The IRQ information of all the children SFs of a PF is found in the PF
device as one single list.
There is no sane way to distinguish which IRQ is used by which SFs.
For example, in a machine with a single child SF of the PF 00:0b.0 we
currently have the bellow:
$ ls /sys/bus/pci/devices/0000:00:0b.0/msi_irqs/
41 42 43 44 45 46 47 48 49 50 51 52 53 54 55 56 57 58
the above are IRQs of both the PF and its child SF. from here we cannot
tell which IRQ is used by the child SF.
>
> And what about /proc/irq/ and /proc/interrupts/ doesn't that show you
> the needed information? Why are aux devices somehow "special" here?
/proc/interrupts interrupt name is some random driver choice. There is
no sane naming convention and some small few bytes of upper limit of
what the IRQ name.
>
>> Additionally, the SFs are multifunctional devices supporting RDMA,
>> network devices, clocks, and more, similar to their peer PCI PFs and
>> VFs. Therefore, it is desirable to have SFs' IRQ information available
>> at the bus/device level.
>
> But it should be as part of the pci device, as that's where that
> information lives and is "bound" to, not the aux device on its own.
Auxiliary bus level SF device is using that IRQ too. So it is
additionally shown at auxiliary device level too.
>
>> To overcome the above limitations, this short series extends the
>> auxiliary bus to display IRQ information in sysfs, similar to that of
>> PFs and VFs.
>
> Again, examples of what it looks like today, and what it will look like
> with this patch set is needed in order to justify why this really is
> needed as it seems that the information should already be there for you.
full example:
in a machine with a single child SF of the PF 00:0b.0 we currently have
the bellow:
$ ls /sys/bus/pci/devices/0000:00:0b.0/msi_irqs/
41 42 43 44 45 46 47 48 49 50 51 52 53 54 55 56 57 58
with this patch-set we will also have:
$ ls /sys/bus/pci/devices/0000\:00\:0b.0/mlx5_core.sf.1/irqs/
50 51 52 53 54 55 56 57 58
which means that IRQs 50-58, which are shown on the PF "msi_irqs" are
used by the child SF.
>
>> It adds an 'irqs' directory under the auxiliary device and includes an
>> <irq_num> sysfs file within it. Sometimes, the PCI SF auxiliary devices
>> share the IRQ with other SFs, a detail that is also not available to the
>> users. Consequently, this <irq_num> file indicates whether the IRQ is
>> 'exclusive' or 'shared'. This 'irqs' directory extenstion is optional,
>> i.e. only for PCI SFs the sysfs irq information is optionally exposed.
>
> Why does userspace care about "shared" or not? What can they do with
> that, and why?
If IRQ is shared, userspace needs to take it into account when looking
at IRQ data and counters such as interrupts/sec.
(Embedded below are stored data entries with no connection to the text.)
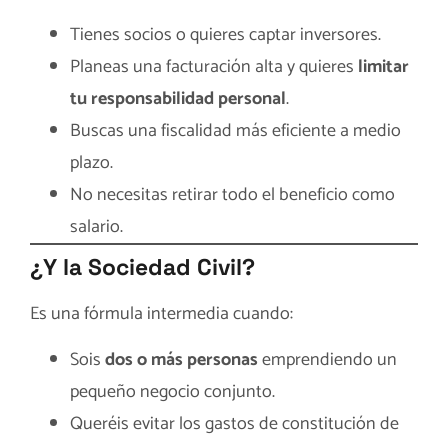
Tienes socios o quieres captar inversores.
Planeas una facturación alta y quieres
limitar
tu responsabilidad personal
.
Buscas una fiscalidad más eficiente a medio
plazo.
No necesitas retirar todo el beneficio como
salario.
¿Y la Sociedad Civil?
Es una fórmula intermedia cuando:
Sois
dos o más personas
emprendiendo un
pequeño negocio conjunto.
Queréis evitar los gastos de constitución de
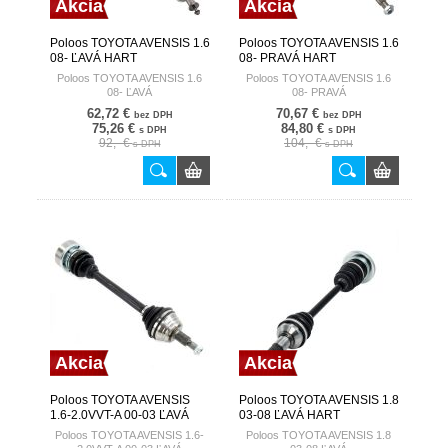
Akcia
Akcia
Poloos TOYOTA AVENSIS 1.6
Poloos TOYOTA AVENSIS 1.6
08- ĽAVÁ HART
08- PRAVÁ HART
Poloos TOYOTA AVENSIS 1.6
Poloos TOYOTA AVENSIS 1.6
08- ĽAVÁ
08- PRAVÁ
62,72 €
70,67 €
bez DPH
bez DPH
75,26 €
84,80 €
s DPH
s DPH
92,- €
104,- €
s DPH
s DPH
Akcia
Akcia
Poloos TOYOTA AVENSIS
Poloos TOYOTA AVENSIS 1.8
1.6-2.0VVT-A 00-03 ĽAVÁ
03-08 ĽAVÁ HART
HART
Poloos TOYOTA AVENSIS 1.6-
Poloos TOYOTA AVENSIS 1.8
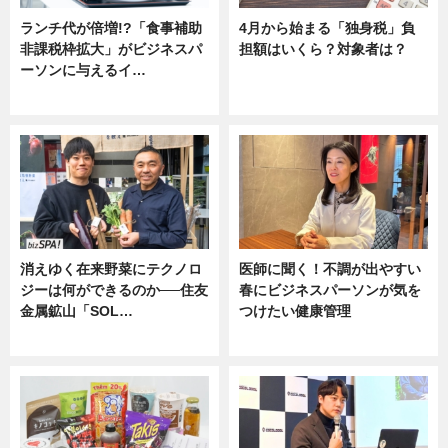
ランチ代が倍増!?「食事補助
4月から始まる「独身税」負
非課税枠拡大」がビジネスパ
担額はいくら？対象者は？
ーソンに与えるイ…
ニュース
ニュース
消えゆく在来野菜にテクノロ
医師に聞く！不調が出やすい
ジーは何ができるのか──住友
春にビジネスパーソンが気を
金属鉱山「SOL…
つけたい健康管理
ニュース
ニュース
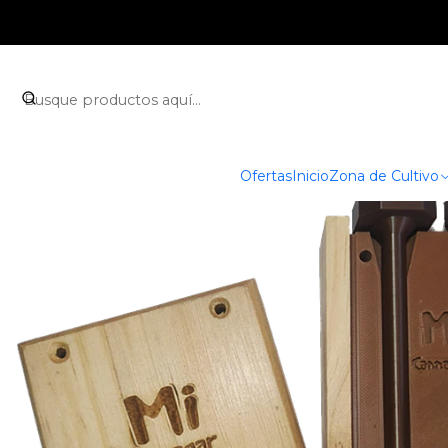
Inicio
Accesorios
Pr
Ofertas
Inicio
Zona de Cultivo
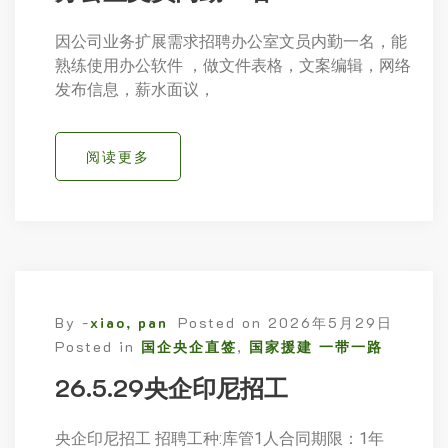
因公司业务扩展需求招聘办公室文员内勤一名，能
熟练使用办公软件 ，做文件表格，文案编辑，网络
发布信息，薪水面议，
阅读更多
By -
xiao, pan
Posted on
2026年5月29日
Posted in
国企央企直签
,
国家援建 一带一路
26.5.29央企印尼招工
央企印尼招工 招聘工种:库管1人合同期限：1年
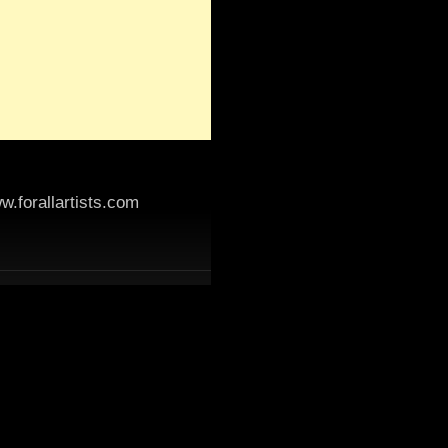
.forallartists.com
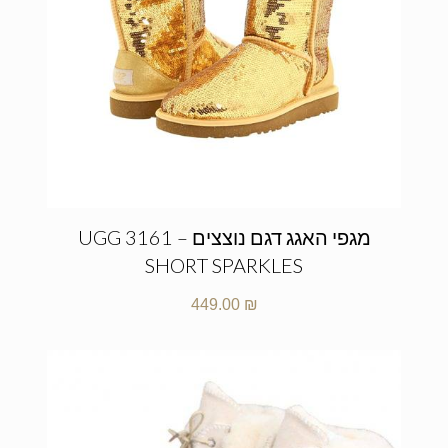
מגפי האגג דגם נוצצים – UGG 3161
SHORT SPARKLES
449.00
₪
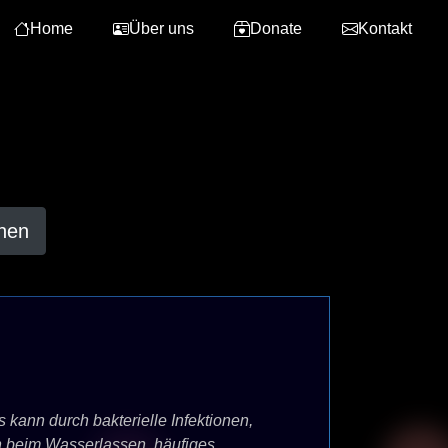
Home
Über uns
Donate
Kontakt
hen
 kann durch bakterielle Infektionen,
 beim Wasserlassen, häufiges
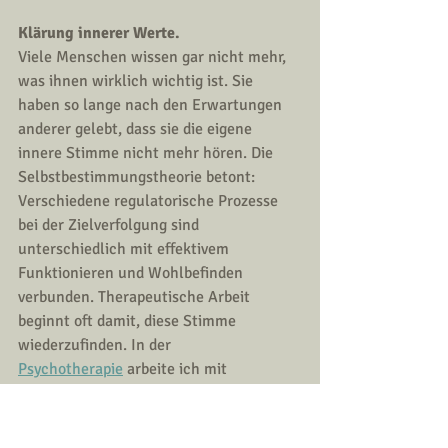
Klärung innerer Werte.
Viele Menschen wissen gar nicht mehr, 
was ihnen wirklich wichtig ist. Sie 
haben so lange nach den Erwartungen 
anderer gelebt, dass sie die eigene 
innere Stimme nicht mehr hören. Die 
Selbstbestimmungstheorie betont: 
Verschiedene regulatorische Prozesse 
bei der Zielverfolgung sind 
unterschiedlich mit effektivem 
Funktionieren und Wohlbefinden 
verbunden. Therapeutische Arbeit 
beginnt oft damit, diese Stimme 
wiederzufinden. In der 
Psychotherapie
 arbeite ich mit 
integrativen Methoden, die genau hier 
ansetzen.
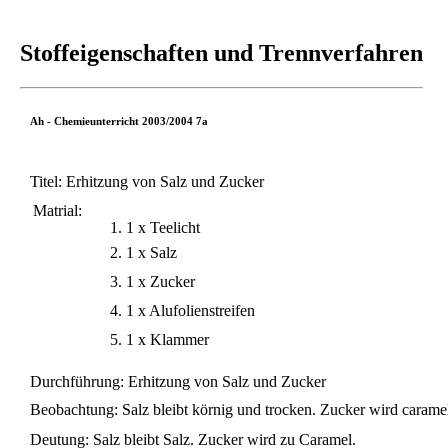
Stoffeigenschaften und Trennverfahren
Ah - Chemieunterricht 2003/2004 7a
Titel: Erhitzung von Salz und Zucker
Matrial:
1 x Teelicht
1 x Salz
1 x Zucker
1 x Alufolienstreifen
1 x Klammer
Durchführung: Erhitzung von Salz und Zucker
Beobachtung: Salz bleibt körnig und trocken. Zucker wird carameli
Deutung: Salz bleibt Salz. Zucker wird zu Caramel.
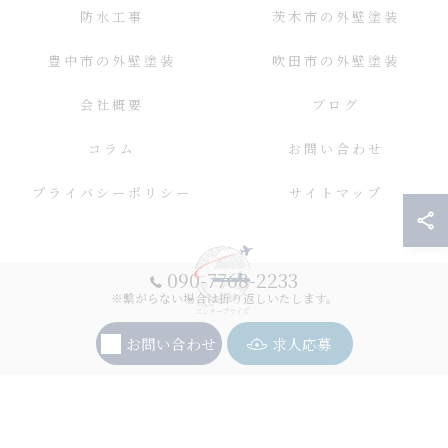
防水工事
茨木市の外壁塗装
豊中市の外壁塗装
吹田市の外壁塗装
会社概要
ブログ
コラム
お問い合わせ
プライバシーポリシー
サイトマップ
090-7768-2233
※繋がらない場合は折り返しいたします。
お問い合わせ
求人応募
© 2026 大阪の外壁塗装ならエンタープライズ ALL RIGHTS RESERVED.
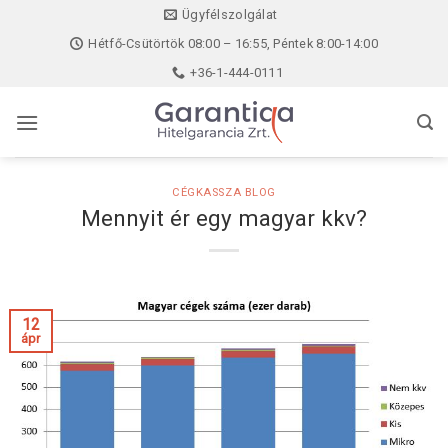
Skip
Ügyfélszolgálat
to
Hétfő-Csütörtök 08:00 – 16:55, Péntek 8:00-14:00
content
+36-1-444-0111
CÉGKASSZA BLOG
Mennyit ér egy magyar kkv?
12
ápr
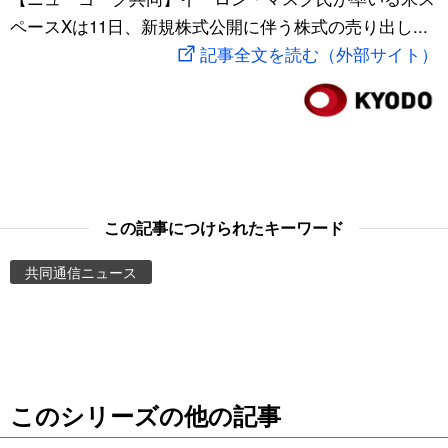
ペースXは11日、新規株式公開に伴う株式の売り出し...
スポーツ・東京2020
文化
動画/Live
記事全文を読む（外部サイト）
科学・技術
Books
暮らし
Cinema
スポーツ・東京2020
Topics
この記事につけられたキーワード
Images
共同通信ニュース
People
東京
このシリーズの他の記事
お知らせ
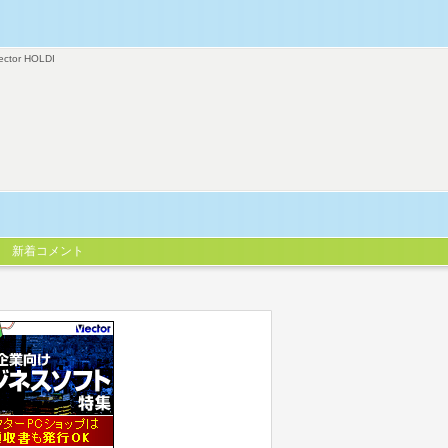
ector HOLDI
新着コメント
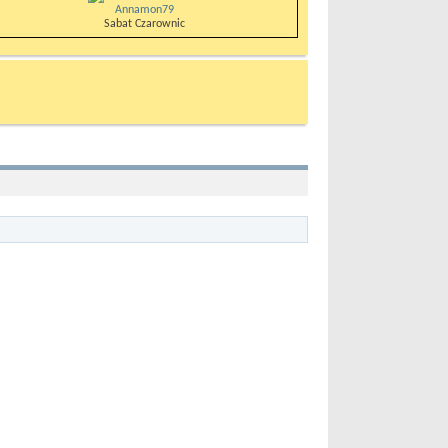
Annamon79
Sabat Czarownic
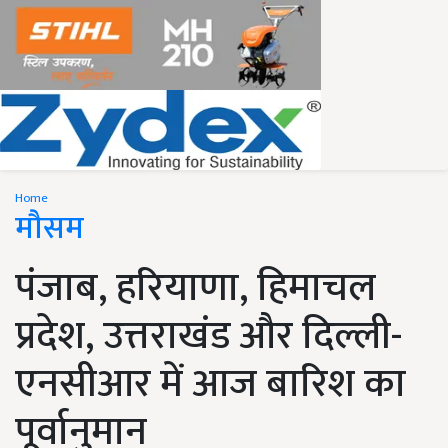
Home
मौसम
पंजाब, हरियाणा, हिमाचल
प्रदेश, उत्तराखंड और दिल्ली-
एनसीआर में आज बारिश का
पूर्वानुमान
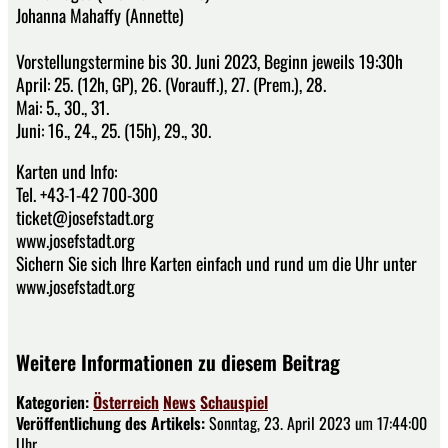
Johanna Mahaffy (Annette)
Vorstellungstermine bis 30. Juni 2023, Beginn jeweils 19:30h
April: 25. (12h, GP), 26. (Vorauff.), 27. (Prem.), 28.
Mai: 5., 30., 31.
Juni: 16., 24., 25. (15h), 29., 30.
Karten und Info:
Tel. +43-1-42 700-300
ticket@josefstadt.org
www.josefstadt.org
Sichern Sie sich Ihre Karten einfach und rund um die Uhr unter
www.josefstadt.org
Weitere Informationen zu diesem Beitrag
Kategorien:
Österreich
News
Schauspiel
Veröffentlichung des Artikels:
Sonntag, 23. April 2023 um 17:44:00
Uhr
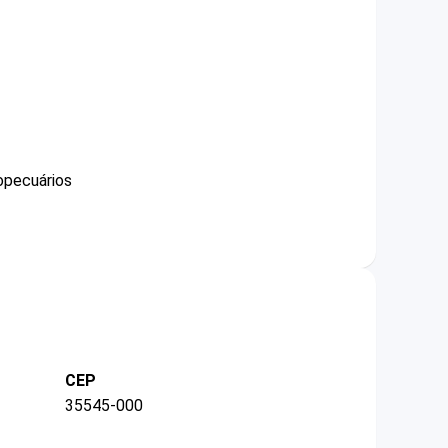
opecuários
CEP
35545-000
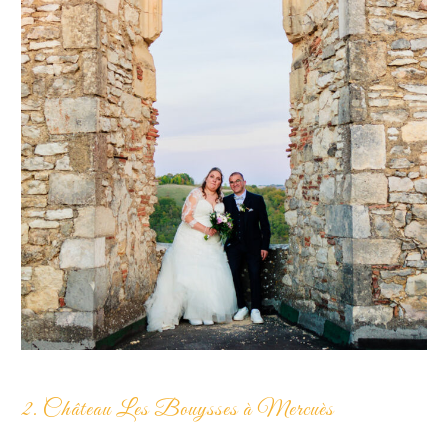
2. Château Les Bouysses à Mercuès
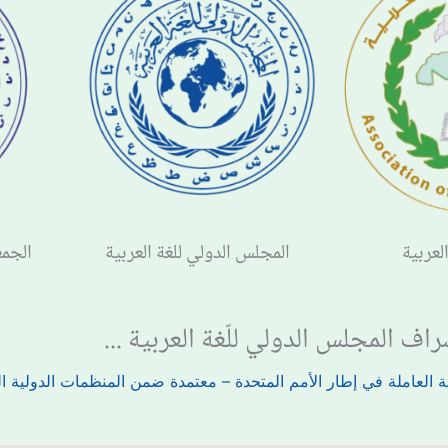
لعربية
المجلس الدولي للغة العربية
الجمع
اف المجلس الدولي للّغة العربية ...
 العاملة في إطار الأمم المتحدة – معتمدة ضمن المنظمات الدولية ا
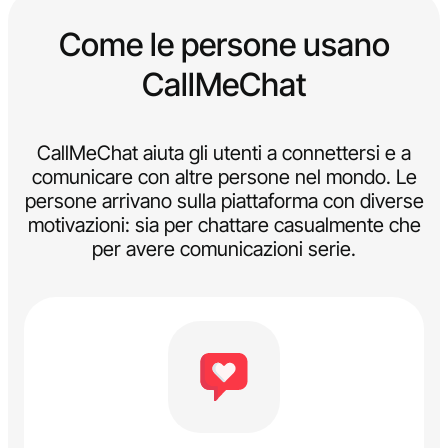
Come le persone usano
CallMeChat
CallMeChat aiuta gli utenti a connettersi e a
comunicare con altre persone nel mondo. Le
persone arrivano sulla piattaforma con diverse
motivazioni: sia per chattare casualmente che
per avere comunicazioni serie.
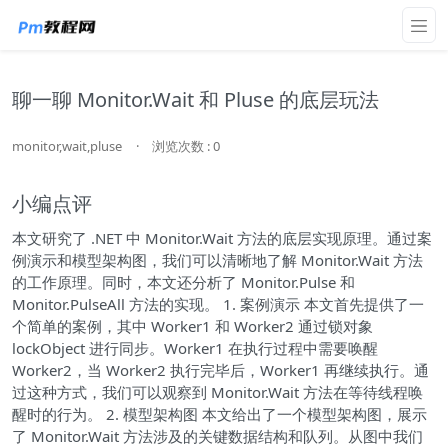
聊一聊 Monitor.Wait 和 Pluse 的底层玩法
monitor,wait,pluse
·
浏览次数 : 0
小编点评
本文研究了 .NET 中 Monitor.Wait 方法的底层实现原理。通过案
例演示和模型架构图，我们可以清晰地了解 Monitor.Wait 方法
的工作原理。同时，本文还分析了 Monitor.Pulse 和
Monitor.PulseAll 方法的实现。 1. 案例演示 本文首先提供了一
个简单的案例，其中 Worker1 和 Worker2 通过锁对象
lockObject 进行同步。Worker1 在执行过程中需要唤醒
Worker2，当 Worker2 执行完毕后，Worker1 再继续执行。通
过这种方式，我们可以观察到 Monitor.Wait 方法在等待线程唤
醒时的行为。 2. 模型架构图 本文给出了一个模型架构图，展示
了 Monitor.Wait 方法涉及的关键数据结构和队列。从图中我们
Also, If IRQ is shared, user better not mess with the irq affinity of
such irq it as it can affect multiple SFs.
>
>> For example:
>> $ ls /sys/bus/auxiliary/devices/mlx5_core.sf.1/irqs/
>> 50 51 52 53 54 55 56 57 58
>> $ cat /sys/bus/auxiliary/devices/mlx5_core.sf.1/irqs/52
>> exclusive
>
> "exclusive" for now, but again, why? Who cares? These are msi irqs it
> shouldn't matter if they are shared or not.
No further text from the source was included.